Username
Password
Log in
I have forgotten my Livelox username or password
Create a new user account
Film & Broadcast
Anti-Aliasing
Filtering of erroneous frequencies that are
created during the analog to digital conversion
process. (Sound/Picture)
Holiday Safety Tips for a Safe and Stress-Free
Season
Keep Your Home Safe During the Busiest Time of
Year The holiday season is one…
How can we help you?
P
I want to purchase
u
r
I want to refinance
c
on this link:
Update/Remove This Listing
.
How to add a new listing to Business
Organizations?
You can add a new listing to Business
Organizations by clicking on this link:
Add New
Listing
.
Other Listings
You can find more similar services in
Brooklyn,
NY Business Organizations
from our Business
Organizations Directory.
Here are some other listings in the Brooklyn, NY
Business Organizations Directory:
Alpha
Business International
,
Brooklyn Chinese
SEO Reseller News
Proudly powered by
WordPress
● ● ● ● ● ● ●
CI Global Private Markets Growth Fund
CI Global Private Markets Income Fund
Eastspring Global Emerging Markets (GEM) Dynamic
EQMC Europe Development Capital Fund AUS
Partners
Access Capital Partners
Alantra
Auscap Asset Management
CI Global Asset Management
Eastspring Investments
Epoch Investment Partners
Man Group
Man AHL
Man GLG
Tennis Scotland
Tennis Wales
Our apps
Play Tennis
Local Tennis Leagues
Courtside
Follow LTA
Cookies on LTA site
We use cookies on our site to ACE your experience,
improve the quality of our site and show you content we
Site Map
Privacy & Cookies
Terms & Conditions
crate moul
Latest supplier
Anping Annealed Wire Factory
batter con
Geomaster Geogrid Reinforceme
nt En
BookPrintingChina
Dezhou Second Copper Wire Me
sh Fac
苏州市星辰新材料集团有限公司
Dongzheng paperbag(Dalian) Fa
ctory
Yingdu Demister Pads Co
● ● ● ● ● ● ●
**What this task involves:** Reproduce, word for word and in full, only the lines above that start at the line with "improve the quality" and run through the line with "Yingdu Demister Pads Co", both ends included.

**Exercise answer:**
improve the quality of our site and show you content we
Site Map
Privacy & Cookies
Terms & Conditions
crate moul
Latest supplier
Anping Annealed Wire Factory
batter con
Geomaster Geogrid Reinforceme
nt En
BookPrintingChina
Dezhou Second Copper Wire Me
sh Fac
苏州市星辰新材料集团有限公司
Dongzheng paperbag(Dalian) Fa
ctory
Yingdu Demister Pads Co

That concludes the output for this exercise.